Re: info format (was Re: Linux 2.2.11pre4)

Anthony Barbachan (barbacha@Hinako.AMBusiness.com)
Wed, 4 Aug 1999 03:46:01 -0400


----- Original Message -----
From: H. Peter Anvin <hpa@transmeta.com>
To: <linux-kernel@vger.rutgers.edu>
Sent: Wednesday, August 04, 1999 1:21 AM
Subject: Re: info format (was Re: Linux 2.2.11pre4)

> Followup to: <199908040413.WAA07796@ellpspace.math.ualberta.ca>
> By author: Michal Jaegermann <michal@ellpspace.math.ualberta.ca>
> In newsgroup: linux.dev.kernel
> >
> > torvalds> The "info" interface makes sense only to people who grok GNU
> > torvalds> emacs,
> >
> > I do not get it.
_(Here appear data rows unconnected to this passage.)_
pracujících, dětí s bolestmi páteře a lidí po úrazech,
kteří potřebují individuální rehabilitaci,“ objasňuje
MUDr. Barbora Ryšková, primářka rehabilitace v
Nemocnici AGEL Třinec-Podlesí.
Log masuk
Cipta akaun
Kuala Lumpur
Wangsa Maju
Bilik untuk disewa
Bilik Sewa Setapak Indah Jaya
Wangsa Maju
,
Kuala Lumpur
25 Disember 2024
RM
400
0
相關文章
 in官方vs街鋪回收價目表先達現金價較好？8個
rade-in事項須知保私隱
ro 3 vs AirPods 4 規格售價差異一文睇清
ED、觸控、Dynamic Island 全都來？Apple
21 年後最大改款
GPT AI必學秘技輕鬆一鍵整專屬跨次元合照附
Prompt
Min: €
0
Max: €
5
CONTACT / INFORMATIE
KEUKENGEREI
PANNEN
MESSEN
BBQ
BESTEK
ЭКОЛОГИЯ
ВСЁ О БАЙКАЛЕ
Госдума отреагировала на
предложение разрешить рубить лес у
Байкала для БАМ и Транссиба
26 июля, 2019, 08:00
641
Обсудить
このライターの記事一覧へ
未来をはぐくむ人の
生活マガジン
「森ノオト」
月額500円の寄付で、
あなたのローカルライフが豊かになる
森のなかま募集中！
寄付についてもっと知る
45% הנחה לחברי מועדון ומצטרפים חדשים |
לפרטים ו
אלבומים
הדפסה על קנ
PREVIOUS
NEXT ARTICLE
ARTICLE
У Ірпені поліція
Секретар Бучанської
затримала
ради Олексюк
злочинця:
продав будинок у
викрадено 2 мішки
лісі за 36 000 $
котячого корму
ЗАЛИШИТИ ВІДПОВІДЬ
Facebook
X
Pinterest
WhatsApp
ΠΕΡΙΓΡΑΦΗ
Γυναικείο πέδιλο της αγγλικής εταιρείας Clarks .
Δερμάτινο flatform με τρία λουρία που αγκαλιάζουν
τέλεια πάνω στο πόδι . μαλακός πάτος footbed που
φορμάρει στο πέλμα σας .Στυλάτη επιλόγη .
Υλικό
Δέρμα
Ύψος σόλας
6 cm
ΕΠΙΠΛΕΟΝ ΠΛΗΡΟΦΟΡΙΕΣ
There is a number of different info readers around,
> > with different interfaces. In particular both KDE and Gnome have
> > one included (integrated with another stuff). I do not see why
> > somebody who thinks that a "better" interface could be used will not
> > simply write one. If it will be really better then it will be
> > used all over the place and there will be no problem.
> >

Most people just don't have the time to write, search for, or recompile
another better interface. Especially for stuff like info for which there is
a good enougth alternative, man, which also happens to be highly portable
(highly portable in that I don't have to recompile info for every system.
man is already included.) As for the better readers I really haven't seen
anything other than info for text mode, who's user interface quite frankly
sucks. Its too bad they haven't taken lynx's user interface, which is much
better constructed.

> > torvalds> and if you actually want to be user-friendly you either
> > torvalds> use "man" (because that's how everything else is documented
and
> > torvalds> then you could actually just tell people to use man
everywhere)
> >
> > This is somewhat ridiculous for documents with sizes of a few hundreds
> > pages (and your disk is likely full of such documents). This was tried
> > with Perl4, for example, and results were not very friendly.
> > A 'manpage' around 10 printed pages in size is already pushing, IMO.
> >
>

I have seen man with much more than 10 pages work quite fine on my
system. Older systems with older versions of man or proprietary mans like
whats included in SCO or Sun you may have a point.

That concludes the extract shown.